ASSIGNED TASK
All of the data, word for word and free of pictures, is the expected result.

LISTED ENTRIES
+++

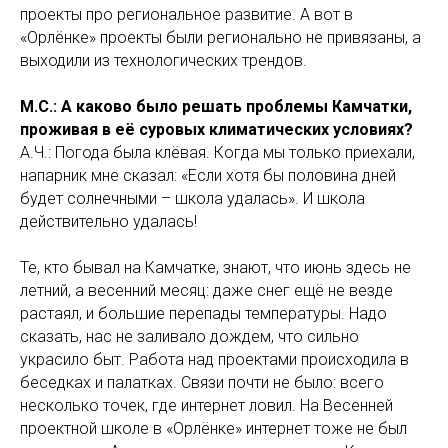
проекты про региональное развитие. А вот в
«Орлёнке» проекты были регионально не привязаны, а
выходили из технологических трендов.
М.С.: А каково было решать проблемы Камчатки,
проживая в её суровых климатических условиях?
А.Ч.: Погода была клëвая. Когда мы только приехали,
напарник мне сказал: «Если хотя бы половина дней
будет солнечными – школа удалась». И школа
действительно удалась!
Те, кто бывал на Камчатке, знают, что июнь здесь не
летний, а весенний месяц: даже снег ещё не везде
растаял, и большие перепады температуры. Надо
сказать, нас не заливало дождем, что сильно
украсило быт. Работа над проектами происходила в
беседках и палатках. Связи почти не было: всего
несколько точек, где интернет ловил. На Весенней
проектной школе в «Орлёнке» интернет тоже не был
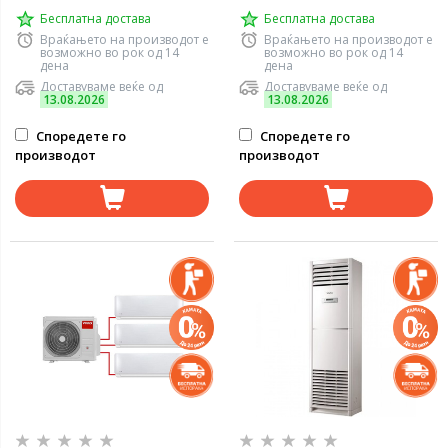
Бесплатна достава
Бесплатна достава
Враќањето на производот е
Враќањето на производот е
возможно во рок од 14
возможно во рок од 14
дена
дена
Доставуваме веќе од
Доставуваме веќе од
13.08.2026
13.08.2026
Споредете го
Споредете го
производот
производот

+++

WRITTEN RESPONSE
проекты про региональное развитие. А вот в
«Орлёнке» проекты были регионально не привязаны, а
выходили из технологических трендов.
М.С.: А каково было решать проблемы Камчатки,
проживая в её суровых климатических условиях?
А.Ч.: Погода была клëвая. Когда мы только приехали,
напарник мне сказал: «Если хотя бы половина дней
будет солнечными – школа удалась». И школа
действительно удалась!
Те, кто бывал на Камчатке, знают, что июнь здесь не
летний, а весенний месяц: даже снег ещё не везде
растаял, и большие перепады температуры. Надо
сказать, нас не заливало дождем, что сильно
украсило быт. Работа над проектами происходила в
беседках и палатках. Связи почти не было: всего
несколько точек, где интернет ловил. На Весенней
проектной школе в «Орлёнке» интернет тоже не был
Бесплатна достава
Бесплатна достава
Враќањето на производот е
Враќањето на производот е
возможно во рок од 14
возможно во рок од 14
дена
дена
Доставуваме веќе од
Доставуваме веќе од
13.08.2026
13.08.2026
Споредете го
Споредете го
производот
производот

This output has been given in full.